Abstract

The rock-pore textural properties in unconventional fine-grained reservoirs are much more complicated than in conventional reservoirs. In fine-grained rocks, this complexity derives from very small component grain assemblages (clay and silt fractions) and very small pores (nano- to microsizes) overprinted by diagenesis. It is further compounded by the pores being developed in intergranular, grain dissolution, and organic-associated-intragranular voids. Additionally, because locally sourced hydrocarbons in unconventional reservoirs, in contrast to migrated hydrocarbons that are present in conventional reservoirs, exist within similar pore sizes as the original saturating water phase, they create geometrically complex fluid distributions.

These imply that, in the context of nuclear magnetic resonance (NMR) logging and petrophysical interpretation of tight oil unconventional reservoirs, pore size can no longer be considered a proxy for fluid type and vice versa. This means using T2 or T1 cutoffs may give inaccurate predictions. Current industry applications of NMR T1-T2 logging have demonstrated reliable interpretation of fluid types and water saturation.
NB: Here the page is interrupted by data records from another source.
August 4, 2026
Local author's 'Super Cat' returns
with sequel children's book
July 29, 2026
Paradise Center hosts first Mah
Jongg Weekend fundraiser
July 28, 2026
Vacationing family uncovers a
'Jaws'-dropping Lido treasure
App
However, because petrophysical controls of advanced relaxation effects (such as surface and bulk fluid relaxation properties, pore-size distribution, and wettability) are not properly understood, these applications have been limited to estimating fluid saturations and have not been applied to estimating pore sizes.

We extend the application of NMR T1-T2 measurements in tight oil unconventional reservoirs to model pore-size distributions by using apparent surface relaxivities and bulk relaxation times that have been jointly estimated from poro-fluid relaxations. To test these predictions, modeled pore-size distributions are compared to rock-pore textural properties from petrographic images of core samples. Such comparison allows us to derive insights into controls of mudstone reservoir quality (RQ) in conjunction with the impact of rock fabric endmembers (e.g., matrix-supported clays, grain-supported framework, diagenetic cements, and solid organic matter) on pore-size distributions. With these assumptions in mind, it follows, based on the Kozeny-Carman formulation, that unconventional rock permeability is reliably predicted from the NMR-based pore-size distributions. Furthermore, we deduce the impact of mineral assemblages in the Herron permeability model to infer influence on rock textural properties and ultimately predict permeability in limited data environments.

This paper introduces a novel approach to estimate pore-size distributions per fluid type (water and hydrocarbons) from NMR T1-T2 measurements in unconventional reservoirs. Additionally, petrophysical controls of RQ, storage, and transport properties are derived from NMR-based pore-size distributions and mineral assemblages. This enables more reliable RQ and permeability assessment than typical T2- or T1-cutoff methods.